Dados coletados pela pesquisa da Quaest, elaborados pelo cientista político Murilo Medeiros, da Universidade de Brasília (UnB), mostram que a avaliação negativa do governo Lula em São Paulo é alarmante, atingindo 48%. Em contraste, Jair Bolsonaro registrava 43% de avaliação negativa no mesmo período em 2022.
Em Minas Gerais, a avaliação negativa de Lula chega a 45%, enquanto Bolsonaro tinha 39%. No Rio de Janeiro, ambos os candidatos apresentam números similares, com Lula em 45% e Bolsonaro em 42%. Essa diferença nas avaliações é particularmente significativa, considerando a potencial influência desses estados nas próximas eleições.
Além do aumento na avaliação negativa, Lula também apresenta índices de aprovação inferiores aos de Bolsonaro. As pesquisas sinalizam que, em São Paulo, apenas 26% dos eleitores avaliam seu governo de forma positiva, em comparação a 29% de Bolsonaro. No Rio, esse índice é de 29% para Lula contra 33% para Bolsonaro, e em Minas Gerais, Lula tem 30% de avaliação positiva, enquanto Bolsonaro alcançou 34%.

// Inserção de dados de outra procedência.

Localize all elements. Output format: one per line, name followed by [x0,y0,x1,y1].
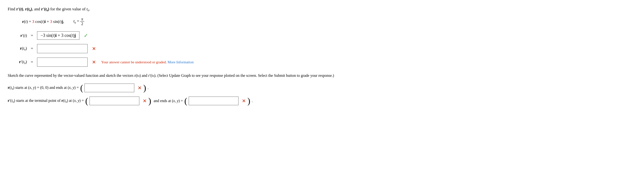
r-prime-t-row: r′(t) = −3 sin(t)i + 3 cos(t)j ✓ [8,31,636,40]
open-paren-1: ( [80,84,83,92]
t0-expression: t0 = π2 [72,17,84,26]
correct-checkmark-1: ✓ [84,32,88,39]
close-paren-3: ) [248,96,250,105]
r-prime-t0-start-cross: ✕ [143,98,147,104]
given-equation-text: r(t) = 3 cos(t)i + 3 sin(t)j, [22,19,64,24]
r-t0-input[interactable] [37,44,88,53]
r-prime-t-label: r′(t) [16,7,23,11]
r-prime-t0-input[interactable] [37,58,88,67]
r-prime-t-row-label: r′(t) [8,33,27,38]
error-message: Your answer cannot be understood or grad… [101,60,194,64]
incorrect-cross-3: ✕ [92,59,96,65]
more-info-link[interactable]: More Information [168,60,194,64]
close-paren-1: ) [143,84,146,92]
r-t0-row-label: r(t0) [8,46,27,51]
r-t0-coord-label: r(t0) starts at (x, y) = (0, 0) and ends… [8,86,79,90]
r-t0-end-x-input[interactable] [84,84,134,92]
period-2: . [252,99,253,103]
error-text: Your answer cannot be understood or grad… [101,60,167,64]
r-prime-t0-label: r′(t0) [41,7,49,11]
r-prime-t0-coord-row: r′(t0) starts at the terminal point of r… [8,96,636,105]
r-prime-t0-row: r′(t0) = ✕ Your answer cannot be underst… [8,58,636,67]
open-paren-2: ( [85,96,88,105]
and-ends-label: and ends at (x, y) = [152,99,183,103]
equals-3: = [31,60,33,64]
sketch-paragraph: Sketch the curve represented by the vect… [8,72,393,79]
r-prime-t-answer-display: −3 sin(t)i + 3 cos(t)j [37,31,80,40]
r-t0-coord-row: r(t0) starts at (x, y) = (0, 0) and ends… [8,84,636,92]
r-prime-t0-end-cross: ✕ [242,98,246,104]
coeff-cos: 3 [32,19,34,24]
r-prime-t0-end-x-input[interactable] [189,96,238,105]
r-prime-t0-start-x-input[interactable] [90,96,139,105]
r-prime-t0-coord-label-start: r′(t0) starts at the terminal point of r… [8,98,84,103]
r-prime-t0-row-label: r′(t0) [8,60,27,64]
close-paren-2: ) [148,96,151,105]
equals-2: = [31,46,33,51]
given-equation-row: r(t) = 3 cos(t)i + 3 sin(t)j, t0 = π2 [22,17,636,26]
period-1: . [148,86,148,90]
equals-1: = [31,33,33,38]
incorrect-cross-2: ✕ [92,46,96,52]
coeff-sin: 3 [50,19,52,24]
r-t0-label: r(t0) [25,7,32,11]
problem-header: Find r′(t), r(t0), and r′(t0) for the gi… [8,6,636,13]
r-t0-end-cross: ✕ [138,85,142,91]
r-t0-row: r(t0) = ✕ [8,44,636,53]
open-paren-3: ( [184,96,187,105]
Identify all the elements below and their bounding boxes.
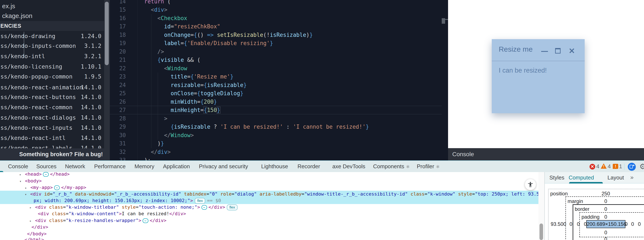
- tab-network[interactable]: Network: [65, 161, 85, 173]
- code-line[interactable]: </Window>: [144, 131, 194, 140]
- file-item[interactable]: ex.js: [2, 1, 15, 11]
- tab-layout[interactable]: Layout: [608, 172, 624, 183]
- twisty-icon[interactable]: ▸: [25, 185, 30, 191]
- issues-icon[interactable]: !: [613, 164, 618, 169]
- tab-memory[interactable]: Memory: [134, 161, 154, 173]
- code-line[interactable]: <Checkbox: [144, 14, 187, 23]
- gear-icon[interactable]: ⚙: [639, 162, 644, 171]
- tab-axe-devtools[interactable]: axe DevTools: [332, 161, 365, 173]
- console-drawer-bar[interactable]: Console: [448, 148, 644, 160]
- boxmodel-left-value[interactable]: 0: [580, 221, 591, 227]
- code-line[interactable]: resizable={isResizable}: [144, 81, 246, 89]
- expand-ellipsis-icon[interactable]: …: [142, 218, 148, 223]
- dependency-item[interactable]: ss/kendo-react-buttons14.1.0: [0, 92, 101, 102]
- padding-bottom-value[interactable]: 0: [600, 230, 612, 235]
- tree-row[interactable]: </html>: [0, 236, 538, 240]
- expand-ellipsis-icon[interactable]: …: [54, 185, 60, 190]
- border-bottom-value[interactable]: 0: [600, 236, 612, 240]
- code-line[interactable]: />: [144, 47, 164, 56]
- code-line[interactable]: <div>: [144, 6, 168, 14]
- border-top-value[interactable]: 0: [600, 206, 612, 212]
- file-a-bug-link[interactable]: Something broken? File a bug!: [0, 148, 104, 160]
- dependency-item[interactable]: ss/kendo-drawing1.24.0: [0, 31, 101, 41]
- tree-row[interactable]: ▸<head>…</head>: [0, 172, 538, 178]
- tab-components[interactable]: Components⚛: [373, 161, 410, 173]
- more-tabs-chevron[interactable]: »: [630, 172, 633, 183]
- code-line[interactable]: minWidth={200}: [144, 97, 217, 106]
- tree-row[interactable]: <div class="k-window-content">I can be r…: [0, 210, 538, 217]
- code-line[interactable]: onClose={toggleDialog}: [144, 89, 244, 97]
- sidebar-scrollbar[interactable]: [104, 0, 110, 160]
- tab-styles[interactable]: Styles: [550, 172, 564, 183]
- padding-top-value[interactable]: 0: [600, 214, 612, 220]
- close-icon[interactable]: ✕: [566, 39, 579, 61]
- dependency-item[interactable]: ss/kendo-react-intl14.1.0: [0, 133, 101, 143]
- code-line[interactable]: );: [144, 156, 151, 160]
- sidebar-scrollbar-thumb[interactable]: [105, 2, 109, 65]
- tree-row[interactable]: ▾<body>: [0, 178, 538, 184]
- dependency-item[interactable]: ss/kendo-react-inputs14.1.0: [0, 123, 101, 133]
- tree-row[interactable]: ▾<div id="_r_b_" data-windowid="_r_b_-ac…: [0, 191, 538, 197]
- tab-recorder[interactable]: Recorder: [298, 161, 320, 173]
- code-editor[interactable]: 14return (15 <div>16 <Checkbox17 id="res…: [110, 0, 448, 160]
- expand-ellipsis-icon[interactable]: …: [43, 172, 48, 177]
- code-line[interactable]: return (: [144, 0, 170, 6]
- dependency-item[interactable]: ss/kendo-licensing1.10.1: [0, 62, 101, 72]
- error-icon[interactable]: ✕: [590, 164, 595, 170]
- dependency-item[interactable]: ss/kendo-intl3.2.1: [0, 51, 101, 61]
- code-line[interactable]: minHeight={150}: [144, 106, 220, 114]
- dependency-item[interactable]: ss/kendo-react-animation14.1.0: [0, 82, 101, 92]
- elements-scrollbar[interactable]: [538, 172, 544, 240]
- code-line[interactable]: <Window: [144, 64, 187, 73]
- tree-row[interactable]: ▸<div class="k-window-titlebar" style="t…: [0, 204, 538, 211]
- dependency-item[interactable]: ss/kendo-inputs-common3.1.2: [0, 41, 101, 51]
- margin-top-value[interactable]: 0: [600, 198, 612, 204]
- tab-console[interactable]: Console: [8, 161, 28, 173]
- expand-ellipsis-icon[interactable]: …: [202, 205, 207, 210]
- code-line[interactable]: )}: [144, 139, 164, 148]
- flex-badge[interactable]: flex: [227, 204, 237, 210]
- tree-row[interactable]: px; width: 200.69px; height: 150.163px; …: [0, 197, 538, 204]
- tree-row[interactable]: ▸<div class="k-resize-handles-wrapper">……: [0, 217, 538, 224]
- code-line[interactable]: label={'Enable/Disable resizing'}: [144, 39, 273, 47]
- code-line[interactable]: {isResizable ? 'I can be resized!' : 'I …: [144, 123, 369, 131]
- twisty-icon[interactable]: ▾: [25, 191, 30, 198]
- boxmodel-right-value[interactable]: 0: [635, 221, 644, 227]
- twisty-icon[interactable]: ▸: [30, 217, 35, 224]
- dependency-item[interactable]: ss/kendo-popup-common1.9.5: [0, 72, 101, 82]
- tab-privacy-and-security[interactable]: Privacy and security: [199, 161, 248, 173]
- code-line[interactable]: >: [144, 114, 168, 123]
- accessibility-person-icon[interactable]: [525, 179, 536, 190]
- boxmodel-left-value[interactable]: 93.500: [551, 221, 562, 227]
- code-line[interactable]: {visible && (: [144, 56, 200, 64]
- warning-icon[interactable]: !: [601, 163, 607, 169]
- minimize-icon[interactable]: [538, 39, 551, 61]
- tab-sources[interactable]: Sources: [36, 161, 56, 173]
- file-item[interactable]: ckage.json: [2, 11, 32, 21]
- twisty-icon[interactable]: ▸: [30, 204, 35, 211]
- code-line[interactable]: title={'Resize me'}: [144, 72, 234, 81]
- tab-computed[interactable]: Computed: [568, 172, 594, 183]
- maximize-icon[interactable]: [552, 39, 564, 61]
- tab-profiler[interactable]: Profiler⚛: [417, 161, 440, 173]
- window-titlebar[interactable]: Resize me ✕: [492, 39, 585, 61]
- code-line[interactable]: onChange={() => setIsResizable(!isResiza…: [144, 31, 313, 39]
- twisty-icon[interactable]: ▾: [20, 178, 25, 185]
- position-top-value[interactable]: 250: [600, 191, 612, 197]
- code-line[interactable]: </div>: [144, 148, 170, 156]
- tab-lighthouse[interactable]: Lighthouse: [261, 161, 288, 173]
- resize-me-window[interactable]: Resize me ✕ I can be resized!: [492, 39, 585, 113]
- tree-row[interactable]: </div>: [0, 224, 538, 230]
- code-line[interactable]: id="resizeChkBox": [144, 22, 220, 31]
- elements-panel[interactable]: ▸<head>…</head>▾<body>▸<my-app>…</my-app…: [0, 172, 538, 240]
- tree-row[interactable]: ▸<my-app>…</my-app>: [0, 184, 538, 191]
- ai-assistant-icon[interactable]: ✦: [628, 163, 636, 171]
- flex-badge[interactable]: flex: [195, 198, 205, 204]
- dependency-item[interactable]: ss/kendo-react-common14.1.0: [0, 102, 101, 112]
- elements-scrollbar-thumb[interactable]: [540, 223, 543, 240]
- tab-performance[interactable]: Performance: [94, 161, 126, 173]
- boxmodel-content[interactable]: 200.689×150.156: [586, 220, 626, 228]
- twisty-icon[interactable]: ▸: [20, 172, 25, 178]
- tab-application[interactable]: Application: [163, 161, 190, 173]
- dependency-item[interactable]: ss/kendo-react-dialogs14.1.0: [0, 112, 101, 123]
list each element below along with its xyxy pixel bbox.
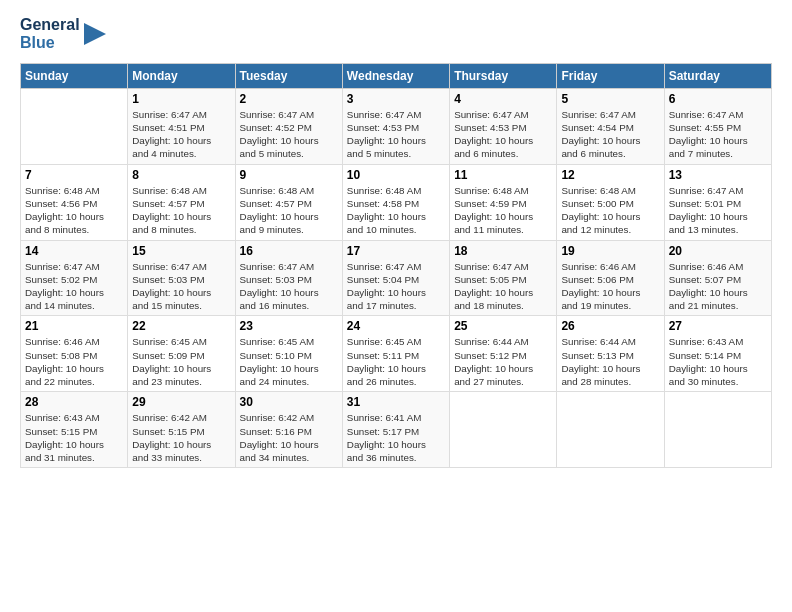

A preocupação com a avaliação de Lula se intensifica pelo fato de que São Paulo, Minas Gerais e Rio de Janeiro representam juntos cerca de 40% do eleitorado brasileiro. Esses estados são cruciais, pois são responsáveis por uma parte significativa dos votos nas eleições. Em um ano de eleição, a capacidade de um candidato em consolidar apoio nestas regiões pode ser um fator determinante para o sucesso ou insucesso nas urnas.
Com a proximidade das eleições, o cenário político pode evoluir rapidamente. Lula e sua equipe terão que trabalhar intensamente para melhorar a percepção pública de seu governo e, ao mesmo tempo, tentar deslegitimar críticas que possam prejudicar sua imagem. A estratégia de campanha e a comunicação com o eleitorado serão fundamentais nas próximas semanas.
Em um cenário onde a polarização política é evidente, será interessante observar como Lula e Bolsonaro irão manobrar nesse ambiente competitivo e com a alta sensibilidade do eleitor brasileiro.
Além das dificuldades enfrentadas em termos de imagem e aprovação, outros aspectos da campanha também têm gerado polêmica. Recentemente, discussões nas redes sociais e eventos de campanha têm resultado em embates e até violência, ilustrando a tensão política crescente. Esses fatores não apenas afetam a percepção pública, mas também podem desencadear respostas da população que impactam diretamente nas pesquisas eleitorais.
Em suma, as eleições de 2026 prometem ser um campo de batalha complexo, onde Lula terá que enfrentar tanto desafios internos quanto externos, enquanto tenta reafirmar sua posição e conquistar a confiança de um eleitorado cada vez mais exigente.